*TASK DIRECTIONS*. Set down each line of the records once more, precisely, and omit the pictures.

*PROVIDED INFORMATION*.
☆ ☆ ☆ ☆

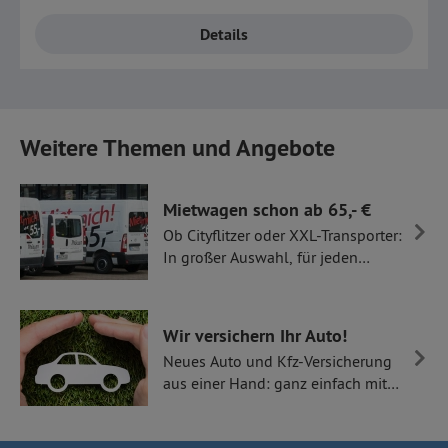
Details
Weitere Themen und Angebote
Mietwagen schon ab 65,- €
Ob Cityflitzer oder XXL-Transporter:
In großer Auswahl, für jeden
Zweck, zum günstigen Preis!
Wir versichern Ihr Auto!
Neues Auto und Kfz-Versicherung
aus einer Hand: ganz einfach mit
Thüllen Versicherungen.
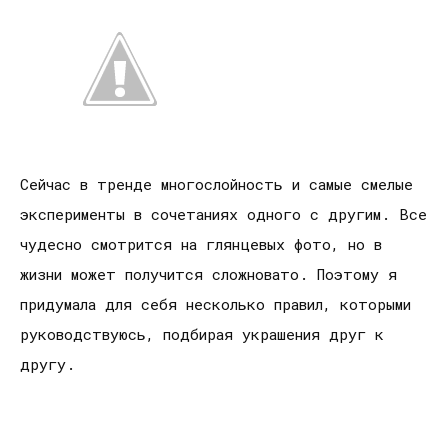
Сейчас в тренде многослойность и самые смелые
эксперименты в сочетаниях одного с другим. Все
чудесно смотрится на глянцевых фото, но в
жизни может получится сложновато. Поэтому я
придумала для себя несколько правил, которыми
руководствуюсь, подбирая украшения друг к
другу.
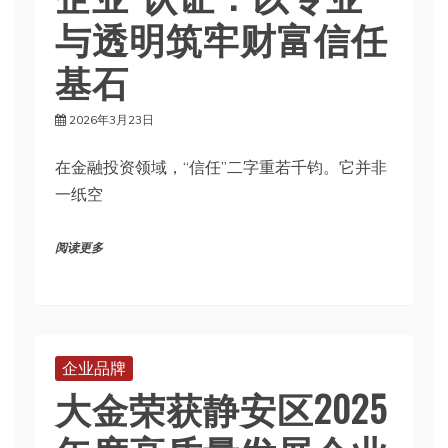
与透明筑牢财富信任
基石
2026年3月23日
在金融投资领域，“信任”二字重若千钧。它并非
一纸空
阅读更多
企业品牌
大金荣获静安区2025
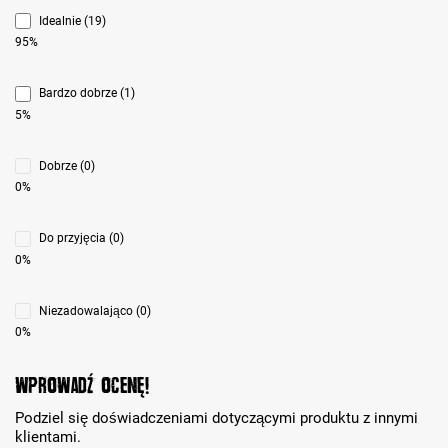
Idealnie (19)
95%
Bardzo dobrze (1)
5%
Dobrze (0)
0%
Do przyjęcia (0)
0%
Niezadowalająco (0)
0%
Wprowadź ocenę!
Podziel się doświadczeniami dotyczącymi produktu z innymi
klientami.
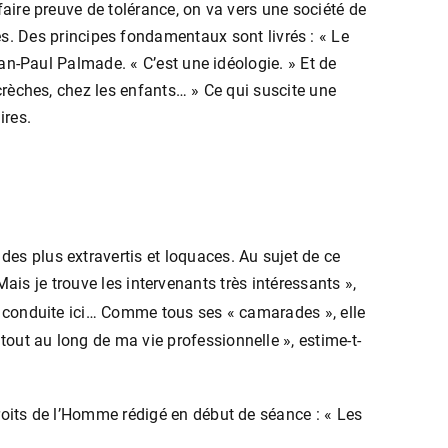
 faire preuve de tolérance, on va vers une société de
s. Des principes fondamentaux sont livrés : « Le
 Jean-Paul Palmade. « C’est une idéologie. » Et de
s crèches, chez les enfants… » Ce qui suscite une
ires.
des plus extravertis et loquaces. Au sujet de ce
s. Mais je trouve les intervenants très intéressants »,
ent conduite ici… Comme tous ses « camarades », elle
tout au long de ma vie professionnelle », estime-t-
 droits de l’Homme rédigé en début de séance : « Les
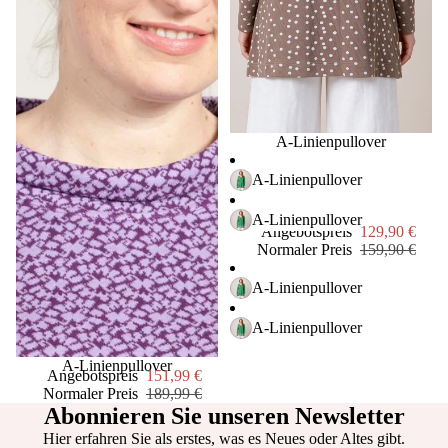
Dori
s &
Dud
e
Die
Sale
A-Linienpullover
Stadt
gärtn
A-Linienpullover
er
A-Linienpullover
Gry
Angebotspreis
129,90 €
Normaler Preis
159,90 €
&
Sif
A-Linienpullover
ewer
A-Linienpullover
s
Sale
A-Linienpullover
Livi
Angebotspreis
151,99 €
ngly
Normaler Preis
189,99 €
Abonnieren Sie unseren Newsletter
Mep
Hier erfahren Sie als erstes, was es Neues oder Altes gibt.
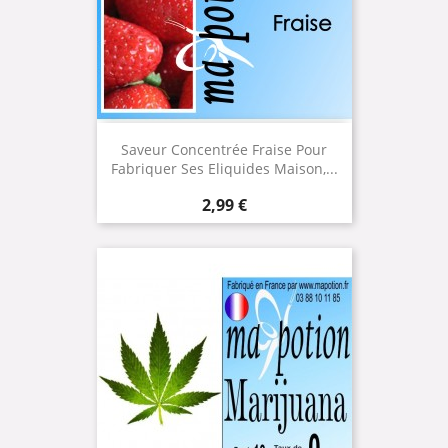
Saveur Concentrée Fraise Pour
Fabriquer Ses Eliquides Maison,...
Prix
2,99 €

☆ ☆ ☆ ☆

*YOUR SOLUTION*.
Details
Weitere Themen und Angebote
Mietwagen schon ab 65,- €
Ob Cityflitzer oder XXL-Transporter:
In großer Auswahl, für jeden
Zweck, zum günstigen Preis!
Wir versichern Ihr Auto!
Neues Auto und Kfz-Versicherung
aus einer Hand: ganz einfach mit
Thüllen Versicherungen.
Сейчас в тренде многослойность и самые смелые
эксперименты в сочетаниях одного с другим. Все
чудесно смотрится на глянцевых фото, но в
жизни может получится сложновато. Поэтому я
придумала для себя несколько правил, которыми
руководствуюсь, подбирая украшения друг к
другу.
与透明筑牢财富信任
基石
2026年3月23日
在金融投资领域，“信任”二字重若千钧。它并非
一纸空
阅读更多
企业品牌
大金荣获静安区2025
Idealnie (19)
95%
Bardzo dobrze (1)
5%
Dobrze (0)
0%
Do przyjęcia (0)
0%
Niezadowalająco (0)
0%
Wprowadź ocenę!
Podziel się doświadczeniami dotyczącymi produktu z innymi
klientami.
 faire preuve de tolérance, on va vers une société de
s. Des principes fondamentaux sont livrés : « Le
 Jean-Paul Palmade. « C’est une idéologie. » Et de
s crèches, chez les enfants… » Ce qui suscite une
ires.
des plus extravertis et loquaces. Au sujet de ce
s. Mais je trouve les intervenants très intéressants »,
ent conduite ici… Comme tous ses « camarades », elle
tout au long de ma vie professionnelle », estime-t-
 droits de l’Homme rédigé en début de séance : « Les
Dori
s &
Dud
e
Die
Sale
A-Linienpullover
Stadt
gärtn
A-Linienpullover
er
A-Linienpullover
Gry
Angebotspreis
129,90 €
Normaler Preis
159,90 €
&
Sif
A-Linienpullover
ewer
A-Linienpullover
s
Sale
A-Linienpullover
Livi
Angebotspreis
151,99 €
ngly
Normaler Preis
189,99 €
Abonnieren Sie unseren Newsletter
Mep
Hier erfahren Sie als erstes, was es Neues oder Altes gibt.
Saveur Concentrée Fraise Pour
Fabriquer Ses Eliquides Maison,...
Prix
2,99 €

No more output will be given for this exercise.